My approach to operational resilience centers on:

  1. Building systems that are reliable by design
  2. Implementing effective observability and monitoring
  3. Automating toil reduction through intelligent tooling
  4. Creating inclusive communities around operational excellence
  5. Ensuring ethical considerations in AI-powered operations

I believe my combination of hands-on experience building reliable systems, active community involvement, and focus on innovative solutions positions me well to contribute to TAG Operational Resilience's mission. I'm particularly interested in helping shape how we approach reliability in an AI-augmented future while maintaining robust operational practices.

I've consistently advocated for and implemented practices that make operational resilience more accessible and maintainable, as evidenced by my talks like "Beyond the Clouds: Charting the course for AI in the CloudNative world" and my work on making complex operational problems more approachable through tooling and automation.

Links:

  • GitHub: https://github.com/AlexsJones
  • Speaking: https://sessionize.com/jonesax/
  • LinkedIn: https://www.linkedin.com/in/jonesax/

AlexsJones avatar May 14 '25 19:05 AlexsJones

Scott Mabe – CNCF TAG Operational Resilience Nomination

Hello, my name is Scott Mabe, and I’m currently a Technical Advocate at Datadog. I lead with compassion and understanding—teaching and elevating others brings me joy.
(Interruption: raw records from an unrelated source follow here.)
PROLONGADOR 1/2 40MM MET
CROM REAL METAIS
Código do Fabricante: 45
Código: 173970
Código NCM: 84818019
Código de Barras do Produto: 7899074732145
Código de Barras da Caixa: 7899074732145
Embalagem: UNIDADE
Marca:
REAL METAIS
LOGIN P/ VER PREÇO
This mindset has led me to volunteer with local tech organizations, including a Baltimore-based charity called Code in the Schools, which helps city youth learn computer science skills.

As an observability advocate, I enjoy helping others realize their goals. I focus on democratizing data access and building strong, collaborative teams. I'm passionate about helping others learn and grow—so much so that I have a tattoo that reads “Be excellent to each other.” I stay active in the tech community by speaking at events like DevOpsDays and volunteering at various conferences and meetups.
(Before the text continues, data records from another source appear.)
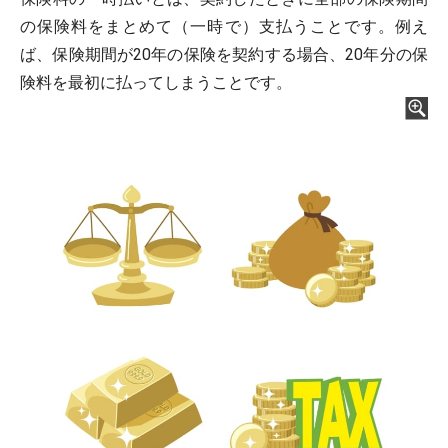
の保険料をまとめて（一時で）支払うことです。例え
ば、保険期間が20年の保険を契約する場合、20年分の保
険料を最初に払ってしまうことです。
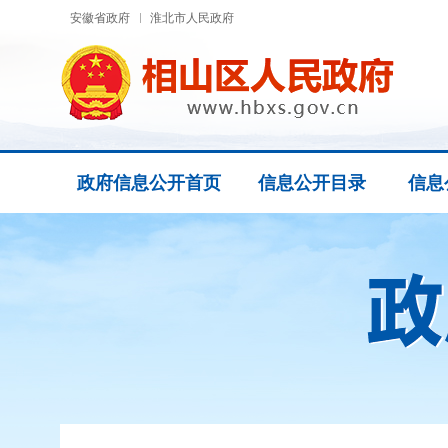
安徽省政府
淮北市人民政府
政府信息公开首页
信息公开目录
信息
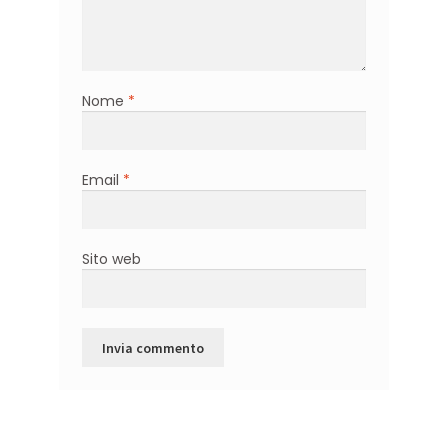
Nome
*
Email
*
Sito web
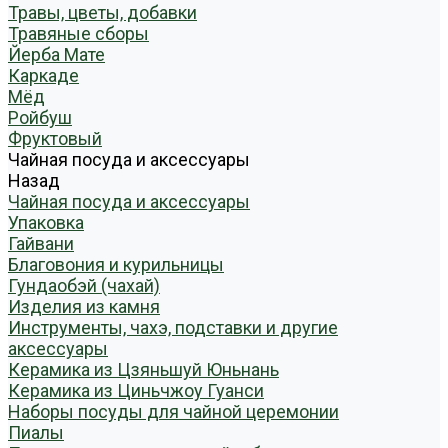
Травы, цветы, добавки
Травяные сборы
Йерба Мате
Каркаде
Мёд
Ройбуш
Фруктовый
Чайная посуда и аксессуары
Назад
Чайная посуда и аксессуары
Упаковка
Гайвани
Благовония и курильницы
Гундаобэй (чахай)
Изделия из камня
Инструменты, чахэ, подставки и другие
аксессуары
Керамика из Цзяньшуй Юньнань
Керамика из Циньчжоу Гуанси
Наборы посуды для чайной церемонии
Пиалы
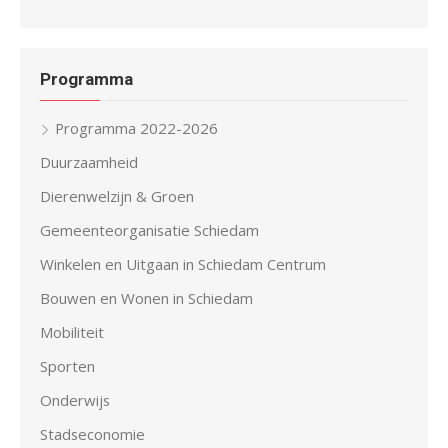
Programma
Programma 2022-2026
Duurzaamheid
Dierenwelzijn & Groen
Gemeenteorganisatie Schiedam
Winkelen en Uitgaan in Schiedam Centrum
Bouwen en Wonen in Schiedam
Mobiliteit
Sporten
Onderwijs
Stadseconomie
Prior to joining Datadog, I helped people learn cloud computing and open source software, both professionally and for fun. I've contributed to online communities such as the now-defunct Linux Academy, OG-AWS Slack, and others that have come and gone over the years. I enjoy helping people break into the tech industry—all while maintaining and supporting large-scale cloud computing efforts. Past work includes projects for the U.S. Federal Government, particularly the Department of Health and Human Services.

I live in Baltimore, Maryland, and bring a unique combination of technical expertise and cultural perspective. My somewhat unconventional background—including time spent as a radio DJ—continues to shape how I communicate with clarity and intent. Outside of work, I enjoy going to punk rock shows and learning something new every day.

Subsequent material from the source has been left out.